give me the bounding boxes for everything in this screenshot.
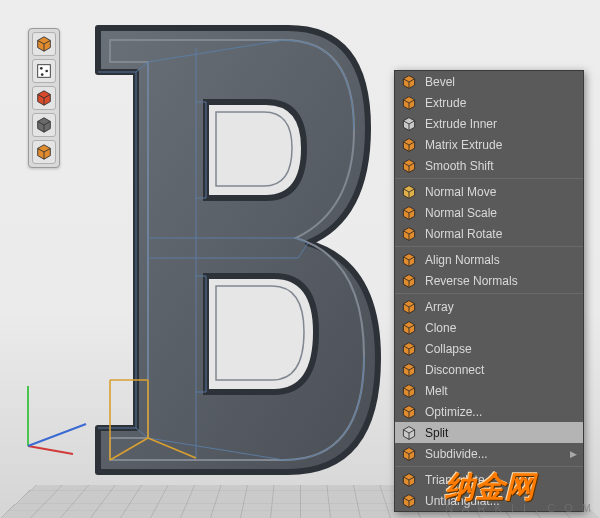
menu-item-label: Clone — [425, 321, 577, 335]
mode-vertex-icon[interactable] — [32, 86, 56, 110]
menu-item-label: Subdivide... — [425, 447, 562, 461]
menu-separator — [395, 466, 583, 467]
menu-item-label: Disconnect — [425, 363, 577, 377]
menu-item-triangulate[interactable]: Triangulate — [395, 469, 583, 490]
menu-item-optimize[interactable]: Optimize... — [395, 401, 583, 422]
submenu-arrow-icon: ▶ — [570, 449, 577, 459]
svg-point-5 — [45, 70, 48, 73]
menu-separator — [395, 178, 583, 179]
menu-item-label: Untriangulat... — [425, 494, 577, 508]
extrude-icon — [401, 95, 417, 111]
disconnect-icon — [401, 362, 417, 378]
melt-icon — [401, 383, 417, 399]
menu-item-label: Extrude Inner — [425, 117, 577, 131]
menu-item-label: Triangulate — [425, 473, 577, 487]
mode-face-icon[interactable] — [32, 140, 56, 164]
menu-item-label: Smooth Shift — [425, 159, 577, 173]
mode-texture-icon[interactable] — [32, 59, 56, 83]
menu-item-matrix-extrude[interactable]: Matrix Extrude — [395, 134, 583, 155]
svg-rect-3 — [38, 65, 51, 78]
extrude-inner-icon — [401, 116, 417, 132]
bevel-icon — [401, 74, 417, 90]
normal-rotate-icon — [401, 226, 417, 242]
split-icon — [401, 425, 417, 441]
matrix-extrude-icon — [401, 137, 417, 153]
menu-item-reverse-normals[interactable]: Reverse Normals — [395, 270, 583, 291]
menu-item-label: Matrix Extrude — [425, 138, 577, 152]
normal-move-icon — [401, 184, 417, 200]
menu-item-extrude[interactable]: Extrude — [395, 92, 583, 113]
mode-edge-icon[interactable] — [32, 113, 56, 137]
menu-item-array[interactable]: Array — [395, 296, 583, 317]
triangulate-icon — [401, 472, 417, 488]
menu-item-smooth-shift[interactable]: Smooth Shift — [395, 155, 583, 176]
svg-point-4 — [40, 67, 43, 70]
menu-item-subdivide[interactable]: Subdivide...▶ — [395, 443, 583, 464]
svg-line-2 — [28, 424, 86, 446]
menu-item-label: Extrude — [425, 96, 577, 110]
mesh-letter-b[interactable] — [88, 18, 388, 482]
menu-item-align-normals[interactable]: Align Normals — [395, 249, 583, 270]
menu-item-untriangulat[interactable]: Untriangulat... — [395, 490, 583, 511]
menu-item-label: Melt — [425, 384, 577, 398]
subdivide-icon — [401, 446, 417, 462]
menu-item-bevel[interactable]: Bevel — [395, 71, 583, 92]
untriangulate-icon — [401, 493, 417, 509]
menu-item-label: Normal Scale — [425, 206, 577, 220]
axis-gizmo — [18, 376, 98, 456]
menu-item-label: Reverse Normals — [425, 274, 577, 288]
menu-separator — [395, 293, 583, 294]
collapse-icon — [401, 341, 417, 357]
align-normals-icon — [401, 252, 417, 268]
menu-item-label: Array — [425, 300, 577, 314]
menu-item-label: Normal Rotate — [425, 227, 577, 241]
reverse-normals-icon — [401, 273, 417, 289]
svg-point-6 — [41, 73, 44, 76]
smooth-shift-icon — [401, 158, 417, 174]
menu-item-label: Split — [425, 426, 577, 440]
menu-item-split[interactable]: Split — [395, 422, 583, 443]
menu-item-extrude-inner[interactable]: Extrude Inner — [395, 113, 583, 134]
menu-item-clone[interactable]: Clone — [395, 317, 583, 338]
menu-item-label: Bevel — [425, 75, 577, 89]
menu-item-label: Optimize... — [425, 405, 577, 419]
mode-object-icon[interactable] — [32, 32, 56, 56]
optimize-icon — [401, 404, 417, 420]
menu-item-melt[interactable]: Melt — [395, 380, 583, 401]
svg-line-1 — [28, 446, 73, 454]
menu-item-normal-move[interactable]: Normal Move — [395, 181, 583, 202]
clone-icon — [401, 320, 417, 336]
menu-item-normal-rotate[interactable]: Normal Rotate — [395, 223, 583, 244]
polygon-context-menu: BevelExtrudeExtrude InnerMatrix ExtrudeS… — [394, 70, 584, 512]
array-icon — [401, 299, 417, 315]
menu-item-label: Align Normals — [425, 253, 577, 267]
menu-item-label: Normal Move — [425, 185, 577, 199]
menu-separator — [395, 246, 583, 247]
menu-item-collapse[interactable]: Collapse — [395, 338, 583, 359]
selection-mode-toolbar — [28, 28, 60, 168]
menu-item-label: Collapse — [425, 342, 577, 356]
menu-item-normal-scale[interactable]: Normal Scale — [395, 202, 583, 223]
menu-item-disconnect[interactable]: Disconnect — [395, 359, 583, 380]
normal-scale-icon — [401, 205, 417, 221]
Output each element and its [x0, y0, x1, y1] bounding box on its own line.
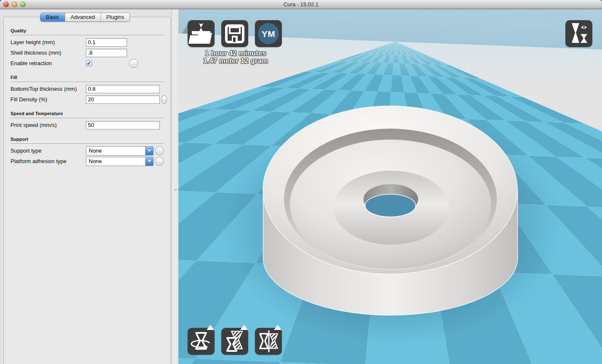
section-support: Support — [11, 137, 164, 144]
platform-adhesion-select[interactable]: None — [86, 157, 154, 166]
setting-label: Support type — [11, 148, 86, 154]
print-material: 1.47 meter 12 gram — [182, 57, 289, 65]
view-mode-button[interactable] — [565, 20, 592, 47]
fill-density-more-button[interactable]: ... — [162, 95, 167, 104]
setting-row-shell-thickness: Shell thickness (mm) — [11, 48, 164, 58]
settings-panel: Quality Layer height (mm) Shell thicknes… — [3, 17, 171, 364]
fill-density-input[interactable] — [86, 95, 160, 104]
setting-row-platform-adhesion: Platform adhesion type None ... — [11, 156, 164, 166]
section-fill: Fill — [11, 75, 164, 82]
setting-row-bottom-top-thickness: Bottom/Top thickness (mm) — [11, 84, 164, 94]
setting-label: Enable retraction — [11, 60, 86, 66]
tab-basic[interactable]: Basic — [40, 13, 65, 21]
settings-tabbar: Basic Advanced Plugins — [40, 13, 130, 22]
print-stats: 1 hour 42 minutes 1.47 meter 12 gram — [182, 50, 289, 65]
retraction-checkbox[interactable]: ✓ — [86, 60, 92, 66]
tab-advanced[interactable]: Advanced — [65, 13, 101, 21]
save-toolpath-button[interactable] — [221, 20, 248, 47]
setting-label: Print speed (mm/s) — [11, 122, 86, 128]
setting-label: Layer height (mm) — [11, 39, 86, 45]
window-titlebar: Cura - 15.02.1 — [0, 0, 602, 9]
window-title: Cura - 15.02.1 — [0, 0, 602, 9]
save-toolpath-icon — [221, 20, 248, 47]
section-quality: Quality — [11, 28, 164, 35]
share-youmagine-button[interactable]: YM — [255, 20, 282, 47]
section-speed-temperature: Speed and Temperature — [11, 111, 164, 118]
load-model-button[interactable] — [188, 20, 215, 47]
setting-label: Fill Density (%) — [11, 96, 86, 103]
print-time: 1 hour 42 minutes — [182, 50, 289, 57]
mirror-icon — [255, 328, 282, 355]
retraction-more-button[interactable]: ... — [129, 59, 138, 68]
splitter-handle[interactable] — [174, 188, 177, 191]
bottom-top-thickness-input[interactable] — [86, 85, 160, 93]
svg-text:YM: YM — [262, 29, 276, 39]
mirror-button[interactable] — [255, 328, 282, 355]
platform-adhesion-more-button[interactable]: ... — [155, 157, 164, 166]
setting-row-support-type: Support type None ... — [11, 146, 164, 156]
shell-thickness-input[interactable] — [86, 49, 127, 57]
rotate-button[interactable] — [188, 328, 215, 355]
platform-adhesion-value: None — [86, 158, 145, 164]
model-center-hole — [365, 194, 416, 217]
tab-plugins[interactable]: Plugins — [101, 13, 130, 21]
3d-viewport[interactable]: YM 1 hour 42 minutes 1.47 meter 12 gram — [178, 9, 602, 364]
chevron-down-icon[interactable] — [145, 157, 153, 166]
scale-button[interactable] — [221, 328, 248, 355]
setting-row-layer-height: Layer height (mm) — [11, 37, 164, 47]
setting-label: Shell thickness (mm) — [11, 50, 86, 56]
setting-row-print-speed: Print speed (mm/s) — [11, 120, 164, 130]
print-speed-input[interactable] — [86, 121, 160, 129]
app-window: Cura - 15.02.1 Quality Layer height (mm)… — [0, 0, 602, 364]
setting-row-enable-retraction: Enable retraction ✓ ... — [11, 58, 164, 68]
support-type-more-button[interactable]: ... — [155, 146, 164, 155]
layer-height-input[interactable] — [86, 38, 127, 47]
view-mode-icon — [565, 20, 592, 47]
chevron-down-icon[interactable] — [145, 147, 153, 155]
panel-splitter[interactable] — [172, 9, 178, 364]
setting-label: Bottom/Top thickness (mm) — [11, 86, 86, 92]
scale-icon — [221, 328, 248, 355]
support-type-select[interactable]: None — [86, 146, 154, 156]
settings-sidebar: Quality Layer height (mm) Shell thicknes… — [0, 9, 172, 364]
setting-row-fill-density: Fill Density (%) ... — [11, 95, 164, 104]
load-model-icon — [188, 20, 215, 47]
support-type-value: None — [86, 148, 145, 154]
rotate-icon — [188, 328, 215, 355]
setting-label: Platform adhesion type — [11, 158, 86, 164]
share-youmagine-icon: YM — [255, 20, 282, 47]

Exercise brief: Work out how many lines of the material include the word "splitter", then answer with that number alone.

Exercise answer: 2